> Exercise instructions:
Whenever a line carries the word "auch", pull it out of the entries.

> Data under study:

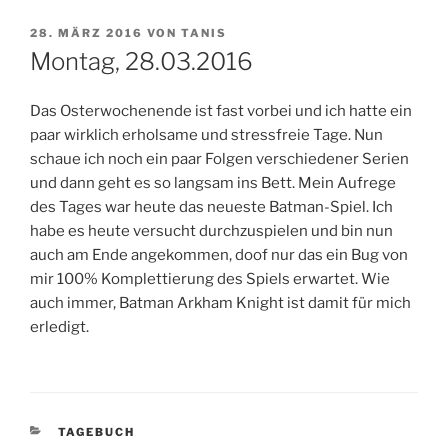
VERÖFFENTLICHT
28. MÄRZ 2016
VON
TANIS
AM
Montag, 28.03.2016
Das Osterwochenende ist fast vorbei und ich hatte ein
paar wirklich erholsame und stressfreie Tage. Nun
schaue ich noch ein paar Folgen verschiedener Serien
und dann geht es so langsam ins Bett. Mein Aufrege
des Tages war heute das neueste Batman-Spiel. Ich
habe es heute versucht durchzuspielen und bin nun
auch am Ende angekommen, doof nur das ein Bug von
mir 100% Komplettierung des Spiels erwartet. Wie
auch immer, Batman Arkham Knight ist damit für mich
erledigt.
KATEGORIEN
TAGEBUCH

> Solution to this exercise:
auch am Ende angekommen, doof nur das ein Bug von
auch immer, Batman Arkham Knight ist damit für mich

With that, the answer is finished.